Published by Little, Brown and Company in the US and written with the British journalist Christina Lamb, the book recounts Malala’s life before and after that traumatic event and her inspiring and long-running campaign to fight for the education of girls in Pakistan.
At the age of 11, Yousafzai started giving TV interviews in Pakistan about girls’ education. However, her identity first revealed while writing an anonymous blog for the BBC Urdu blog under a pseudonym. Her blog in which this stern supporter of girl’s education chronicled the arrival of Islamic Fundamentalist Taliban in the Swat valley and their atrocities of daily life became an overnight sensation and soon she became a potential Taliban target.

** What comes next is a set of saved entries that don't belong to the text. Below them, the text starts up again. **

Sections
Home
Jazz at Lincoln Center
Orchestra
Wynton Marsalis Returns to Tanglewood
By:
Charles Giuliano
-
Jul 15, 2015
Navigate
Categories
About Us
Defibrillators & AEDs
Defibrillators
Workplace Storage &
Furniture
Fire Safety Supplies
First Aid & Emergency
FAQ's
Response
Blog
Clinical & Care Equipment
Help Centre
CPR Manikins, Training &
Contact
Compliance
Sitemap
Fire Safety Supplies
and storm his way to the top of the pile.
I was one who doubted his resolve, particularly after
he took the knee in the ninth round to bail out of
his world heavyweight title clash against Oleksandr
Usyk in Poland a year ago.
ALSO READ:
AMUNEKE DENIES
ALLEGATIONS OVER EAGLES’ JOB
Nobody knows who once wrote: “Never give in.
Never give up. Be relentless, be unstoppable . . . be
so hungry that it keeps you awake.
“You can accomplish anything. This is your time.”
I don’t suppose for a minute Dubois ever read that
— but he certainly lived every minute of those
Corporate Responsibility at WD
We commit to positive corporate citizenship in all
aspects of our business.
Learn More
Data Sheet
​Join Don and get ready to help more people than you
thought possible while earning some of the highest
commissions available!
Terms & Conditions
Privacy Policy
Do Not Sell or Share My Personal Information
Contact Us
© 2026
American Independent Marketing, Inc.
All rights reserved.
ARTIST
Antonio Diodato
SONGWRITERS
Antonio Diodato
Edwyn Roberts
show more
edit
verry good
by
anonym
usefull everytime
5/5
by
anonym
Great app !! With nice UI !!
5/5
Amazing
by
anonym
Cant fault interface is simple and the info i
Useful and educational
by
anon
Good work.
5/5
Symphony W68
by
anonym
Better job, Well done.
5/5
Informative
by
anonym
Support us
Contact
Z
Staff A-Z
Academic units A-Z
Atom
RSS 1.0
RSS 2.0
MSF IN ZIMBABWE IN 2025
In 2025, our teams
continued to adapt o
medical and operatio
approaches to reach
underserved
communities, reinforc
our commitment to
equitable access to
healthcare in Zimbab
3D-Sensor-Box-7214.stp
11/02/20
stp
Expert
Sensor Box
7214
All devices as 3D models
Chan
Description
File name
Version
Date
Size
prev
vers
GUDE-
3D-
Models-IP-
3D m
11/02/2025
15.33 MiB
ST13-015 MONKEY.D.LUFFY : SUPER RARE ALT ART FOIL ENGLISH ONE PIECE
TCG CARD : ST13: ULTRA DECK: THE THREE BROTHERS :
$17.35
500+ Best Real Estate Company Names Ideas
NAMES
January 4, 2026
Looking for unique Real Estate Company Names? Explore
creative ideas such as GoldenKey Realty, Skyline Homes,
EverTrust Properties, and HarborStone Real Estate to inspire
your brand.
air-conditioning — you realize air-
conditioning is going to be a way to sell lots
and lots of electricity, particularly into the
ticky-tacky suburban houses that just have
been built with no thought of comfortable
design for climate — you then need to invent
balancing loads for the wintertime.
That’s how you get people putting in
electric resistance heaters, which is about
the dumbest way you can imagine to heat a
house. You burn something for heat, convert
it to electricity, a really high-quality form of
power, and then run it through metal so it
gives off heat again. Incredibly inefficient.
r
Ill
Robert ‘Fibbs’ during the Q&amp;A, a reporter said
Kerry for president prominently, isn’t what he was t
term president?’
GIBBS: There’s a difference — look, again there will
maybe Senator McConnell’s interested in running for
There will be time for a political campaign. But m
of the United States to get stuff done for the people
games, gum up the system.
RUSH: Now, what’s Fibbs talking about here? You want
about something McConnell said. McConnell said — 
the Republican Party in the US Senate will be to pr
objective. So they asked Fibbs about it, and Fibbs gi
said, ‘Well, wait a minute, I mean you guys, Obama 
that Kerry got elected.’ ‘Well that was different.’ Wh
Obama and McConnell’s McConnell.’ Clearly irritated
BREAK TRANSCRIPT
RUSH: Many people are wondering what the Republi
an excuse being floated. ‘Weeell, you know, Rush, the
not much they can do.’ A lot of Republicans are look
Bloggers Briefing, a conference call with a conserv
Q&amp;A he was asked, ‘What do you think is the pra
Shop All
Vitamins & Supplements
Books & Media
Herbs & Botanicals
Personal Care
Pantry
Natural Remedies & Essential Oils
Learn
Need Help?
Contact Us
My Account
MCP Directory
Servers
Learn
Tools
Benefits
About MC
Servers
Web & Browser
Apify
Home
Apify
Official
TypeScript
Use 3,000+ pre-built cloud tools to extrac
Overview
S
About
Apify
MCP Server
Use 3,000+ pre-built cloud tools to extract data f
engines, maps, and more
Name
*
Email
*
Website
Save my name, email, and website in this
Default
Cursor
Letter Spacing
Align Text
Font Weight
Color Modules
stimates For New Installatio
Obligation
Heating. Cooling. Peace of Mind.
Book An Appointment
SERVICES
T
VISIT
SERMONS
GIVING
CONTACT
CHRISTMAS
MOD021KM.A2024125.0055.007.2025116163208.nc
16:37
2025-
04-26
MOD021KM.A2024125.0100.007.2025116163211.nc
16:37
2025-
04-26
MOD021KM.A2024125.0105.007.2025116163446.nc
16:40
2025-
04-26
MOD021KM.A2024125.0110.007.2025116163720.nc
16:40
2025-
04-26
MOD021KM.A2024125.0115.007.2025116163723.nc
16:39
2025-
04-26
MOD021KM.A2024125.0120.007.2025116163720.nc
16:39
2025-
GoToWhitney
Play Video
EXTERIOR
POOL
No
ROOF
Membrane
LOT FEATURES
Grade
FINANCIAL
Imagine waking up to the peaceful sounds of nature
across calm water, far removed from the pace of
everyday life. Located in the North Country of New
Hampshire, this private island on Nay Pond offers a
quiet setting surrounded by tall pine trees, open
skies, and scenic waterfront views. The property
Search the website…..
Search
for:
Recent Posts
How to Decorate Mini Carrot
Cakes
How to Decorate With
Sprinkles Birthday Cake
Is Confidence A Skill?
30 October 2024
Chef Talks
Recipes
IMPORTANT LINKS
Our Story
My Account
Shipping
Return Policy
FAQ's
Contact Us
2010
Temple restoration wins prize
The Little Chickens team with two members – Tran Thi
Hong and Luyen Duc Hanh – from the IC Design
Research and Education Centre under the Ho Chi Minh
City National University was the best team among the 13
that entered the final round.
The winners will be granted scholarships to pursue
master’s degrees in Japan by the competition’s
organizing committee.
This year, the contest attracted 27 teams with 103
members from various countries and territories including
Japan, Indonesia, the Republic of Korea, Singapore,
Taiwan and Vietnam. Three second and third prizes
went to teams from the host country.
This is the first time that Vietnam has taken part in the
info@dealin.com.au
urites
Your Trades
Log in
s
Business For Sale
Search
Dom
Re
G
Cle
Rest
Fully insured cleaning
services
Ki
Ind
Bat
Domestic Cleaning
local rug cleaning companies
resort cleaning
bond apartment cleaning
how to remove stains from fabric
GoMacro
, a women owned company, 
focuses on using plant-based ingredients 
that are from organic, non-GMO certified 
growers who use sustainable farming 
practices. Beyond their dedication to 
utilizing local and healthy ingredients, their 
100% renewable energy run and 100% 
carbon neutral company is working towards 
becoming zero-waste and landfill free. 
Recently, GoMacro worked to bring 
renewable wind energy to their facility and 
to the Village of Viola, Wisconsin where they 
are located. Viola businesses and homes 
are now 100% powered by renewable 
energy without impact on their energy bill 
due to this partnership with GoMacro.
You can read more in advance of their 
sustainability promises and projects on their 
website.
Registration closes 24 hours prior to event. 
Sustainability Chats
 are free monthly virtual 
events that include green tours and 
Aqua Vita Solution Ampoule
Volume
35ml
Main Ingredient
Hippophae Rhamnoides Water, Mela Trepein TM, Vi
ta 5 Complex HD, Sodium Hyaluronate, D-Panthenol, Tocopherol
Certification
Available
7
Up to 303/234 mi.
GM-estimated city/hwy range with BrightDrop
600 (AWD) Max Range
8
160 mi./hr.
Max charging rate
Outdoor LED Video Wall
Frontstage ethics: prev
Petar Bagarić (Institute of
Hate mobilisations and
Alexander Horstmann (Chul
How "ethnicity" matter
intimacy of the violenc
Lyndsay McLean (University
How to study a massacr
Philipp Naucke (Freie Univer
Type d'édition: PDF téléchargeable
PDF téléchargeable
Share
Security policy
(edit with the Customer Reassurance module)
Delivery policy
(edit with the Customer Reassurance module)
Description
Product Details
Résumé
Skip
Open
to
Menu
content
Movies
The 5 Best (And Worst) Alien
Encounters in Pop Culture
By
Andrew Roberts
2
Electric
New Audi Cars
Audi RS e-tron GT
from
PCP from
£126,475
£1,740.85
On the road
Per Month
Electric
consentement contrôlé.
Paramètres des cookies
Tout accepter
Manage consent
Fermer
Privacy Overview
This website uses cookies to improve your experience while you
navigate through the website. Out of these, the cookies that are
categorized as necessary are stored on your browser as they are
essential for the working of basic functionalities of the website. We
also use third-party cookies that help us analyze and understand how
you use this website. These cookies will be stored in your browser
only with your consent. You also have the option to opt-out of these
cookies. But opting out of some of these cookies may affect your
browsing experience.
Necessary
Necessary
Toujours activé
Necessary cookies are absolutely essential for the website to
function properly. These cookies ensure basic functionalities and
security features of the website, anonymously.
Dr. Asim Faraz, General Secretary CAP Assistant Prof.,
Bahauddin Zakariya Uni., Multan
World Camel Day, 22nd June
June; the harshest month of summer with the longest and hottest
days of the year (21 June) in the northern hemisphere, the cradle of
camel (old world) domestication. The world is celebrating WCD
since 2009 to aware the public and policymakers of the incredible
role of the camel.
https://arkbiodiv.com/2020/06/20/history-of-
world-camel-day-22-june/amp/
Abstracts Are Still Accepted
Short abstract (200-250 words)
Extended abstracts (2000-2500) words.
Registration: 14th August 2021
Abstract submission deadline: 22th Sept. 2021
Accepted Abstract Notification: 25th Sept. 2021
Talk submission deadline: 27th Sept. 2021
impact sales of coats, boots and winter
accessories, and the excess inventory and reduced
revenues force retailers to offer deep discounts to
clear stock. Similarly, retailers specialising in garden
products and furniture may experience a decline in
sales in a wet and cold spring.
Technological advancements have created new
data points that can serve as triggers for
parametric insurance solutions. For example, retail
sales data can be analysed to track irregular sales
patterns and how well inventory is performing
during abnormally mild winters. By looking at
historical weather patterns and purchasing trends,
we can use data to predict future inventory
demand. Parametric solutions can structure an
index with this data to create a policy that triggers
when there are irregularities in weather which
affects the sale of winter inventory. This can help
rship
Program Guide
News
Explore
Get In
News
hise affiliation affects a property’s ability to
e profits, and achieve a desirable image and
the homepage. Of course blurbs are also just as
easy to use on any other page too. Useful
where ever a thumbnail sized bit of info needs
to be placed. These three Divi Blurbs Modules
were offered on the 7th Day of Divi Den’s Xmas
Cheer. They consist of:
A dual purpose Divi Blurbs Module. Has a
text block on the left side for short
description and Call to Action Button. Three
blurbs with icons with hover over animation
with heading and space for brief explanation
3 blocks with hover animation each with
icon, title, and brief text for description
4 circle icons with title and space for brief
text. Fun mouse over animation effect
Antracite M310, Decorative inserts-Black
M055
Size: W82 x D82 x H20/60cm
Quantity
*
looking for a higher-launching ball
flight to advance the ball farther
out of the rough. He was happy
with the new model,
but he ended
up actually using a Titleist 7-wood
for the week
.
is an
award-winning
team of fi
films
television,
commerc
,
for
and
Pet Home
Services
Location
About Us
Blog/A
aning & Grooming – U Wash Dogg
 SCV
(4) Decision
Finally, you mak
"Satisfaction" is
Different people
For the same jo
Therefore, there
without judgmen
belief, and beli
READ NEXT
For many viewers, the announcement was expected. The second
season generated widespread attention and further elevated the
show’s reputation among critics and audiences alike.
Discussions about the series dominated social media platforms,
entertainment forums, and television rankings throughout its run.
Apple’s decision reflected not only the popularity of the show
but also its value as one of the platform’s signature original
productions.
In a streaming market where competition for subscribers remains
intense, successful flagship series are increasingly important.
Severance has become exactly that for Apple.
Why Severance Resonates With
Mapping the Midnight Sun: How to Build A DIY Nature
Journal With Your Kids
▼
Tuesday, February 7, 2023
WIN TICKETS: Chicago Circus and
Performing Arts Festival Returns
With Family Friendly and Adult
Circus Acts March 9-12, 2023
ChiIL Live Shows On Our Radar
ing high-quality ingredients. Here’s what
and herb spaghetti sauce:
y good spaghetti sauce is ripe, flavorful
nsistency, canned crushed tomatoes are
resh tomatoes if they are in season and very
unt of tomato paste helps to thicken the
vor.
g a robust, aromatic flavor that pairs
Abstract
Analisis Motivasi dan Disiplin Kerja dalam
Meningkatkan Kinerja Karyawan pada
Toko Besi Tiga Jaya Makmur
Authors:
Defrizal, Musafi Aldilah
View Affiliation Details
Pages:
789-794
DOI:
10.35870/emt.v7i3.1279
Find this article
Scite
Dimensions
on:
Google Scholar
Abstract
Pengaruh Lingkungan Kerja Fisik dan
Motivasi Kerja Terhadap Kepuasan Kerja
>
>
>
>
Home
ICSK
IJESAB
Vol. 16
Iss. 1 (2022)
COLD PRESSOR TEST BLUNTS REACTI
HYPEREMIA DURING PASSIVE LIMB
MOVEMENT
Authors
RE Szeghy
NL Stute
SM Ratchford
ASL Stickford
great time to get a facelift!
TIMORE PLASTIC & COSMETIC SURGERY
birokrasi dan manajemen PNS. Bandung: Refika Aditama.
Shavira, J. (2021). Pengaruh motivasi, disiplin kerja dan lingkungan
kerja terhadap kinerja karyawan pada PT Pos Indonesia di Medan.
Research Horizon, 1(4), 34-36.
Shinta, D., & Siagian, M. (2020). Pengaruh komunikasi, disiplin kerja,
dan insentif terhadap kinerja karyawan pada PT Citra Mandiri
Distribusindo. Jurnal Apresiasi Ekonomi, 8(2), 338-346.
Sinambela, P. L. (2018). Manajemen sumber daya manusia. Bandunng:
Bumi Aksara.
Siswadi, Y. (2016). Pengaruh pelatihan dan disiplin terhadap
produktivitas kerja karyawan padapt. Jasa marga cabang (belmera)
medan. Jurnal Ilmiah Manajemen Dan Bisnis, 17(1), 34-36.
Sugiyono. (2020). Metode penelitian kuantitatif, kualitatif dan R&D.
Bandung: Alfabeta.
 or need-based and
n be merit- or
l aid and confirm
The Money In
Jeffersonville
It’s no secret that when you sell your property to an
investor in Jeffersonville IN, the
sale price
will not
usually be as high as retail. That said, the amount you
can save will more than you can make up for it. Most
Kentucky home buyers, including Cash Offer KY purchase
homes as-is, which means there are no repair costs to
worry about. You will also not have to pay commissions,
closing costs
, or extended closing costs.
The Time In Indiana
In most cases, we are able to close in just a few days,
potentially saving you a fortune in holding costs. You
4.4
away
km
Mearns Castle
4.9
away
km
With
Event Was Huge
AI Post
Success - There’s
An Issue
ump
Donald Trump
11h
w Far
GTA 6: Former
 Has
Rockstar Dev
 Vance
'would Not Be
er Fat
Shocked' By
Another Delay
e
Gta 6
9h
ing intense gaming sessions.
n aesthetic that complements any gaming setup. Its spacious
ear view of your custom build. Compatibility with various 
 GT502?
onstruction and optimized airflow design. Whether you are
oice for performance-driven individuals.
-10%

By this time, this young courageous woman and her father Ziauddin, an educator, were receiving death threats from The Taliban. Even almost being murdered by extremists, Malala did not stop her from talking and writing about education and Taliban’s injustices. She gave an interview in a news channel where she told that she would return to Pakistan one day and join politics. In a nation, where all leaders, politicians, diplomats and bureaucrats have an apologetic attitude toward Taliban, this indomitable girl stands against their tyrannies. For Malala’s courage to stand up for herself and other girls, she was awarded with multiple national and international honors.
In this book, readers will find a comprehensive and engaging detail of the shooting, narrations of the pivotal event, the story of her recovery, and the perspectives of several different personalities. Written in simple English, this well-composed book discloses the serious problems that people from terror-stricken Pakistan has been facing and how an attempt to assassinate Malala shook the world. After reaching at the end of the book, you only get encouraged from Malala on how she kept the guts to criticize the most atrocious and hideous terrorist group, despite being only a child of 11.